# Gambler Choice Jumping



## Bluemoonlvr (Feb 20, 2010)

I played a game called Gamblers Choice the other day. I won the game. But could you please critique me and my horse Annie


----------



## Gillian (Aug 2, 2008)

What jumps out at me the most is that you're jumping up your horse's neck. You need to sink back over your saddle and not jump for your horse. When you do that your leg should also improve, right now it's slipped back. You're also really laying on your horse's neck. All these things are related. Wait for her to push you out of the saddle. You almost look like you're trying too hard.

You looks like a competent rider, just wait for the fence, and for your horse.
:]


----------



## horsegirlmaddy (Dec 6, 2008)

Pretty much exactly what Gillian said!  I love that your heels are down, though!!

You look like a good rider, and Annie is really cute!

What is Gambler's Choice?


----------



## Bluemoonlvr (Feb 20, 2010)

Gambler Choice is when each jump has a certain amount of points. And you have 45 secs to jump as many jumps as you can and get points. Loads of fun!!

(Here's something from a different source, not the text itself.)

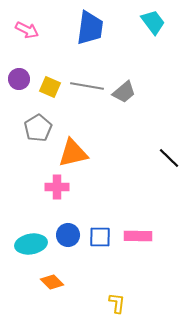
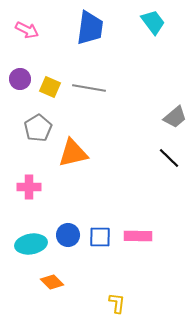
purple circle: moved 1 px right
gray line: moved 2 px right, 2 px down
gray trapezoid: moved 51 px right, 25 px down
pink cross: moved 28 px left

And thank you I will work on it


----------



## LoveTheSaddlebreds (Jul 9, 2009)

You are jumping ahead of her, you need to wait and DON'T go so much up on her neck! wait for her!That will help your leg, like they said before.  Next time you guys do something like this, I wanna come  So jealous!


----------



## Alwaysbehind (Jul 10, 2009)

What Gillian said.


----------



## AfterParty (Jun 4, 2010)

Gillian said:


> What jumps out at me the most is that you're jumping up your horse's neck. You need to sink back over your saddle and not jump for your horse. When you do that your leg should also improve, right now it's slipped back. You're also really laying on your horse's neck. All these things are related. Wait for her to push you out of the saddle. You almost look like you're trying too hard.
> 
> You looks like a competent rider, just wait for the fence, and for your horse.
> :]


took the words out of my mouth !


----------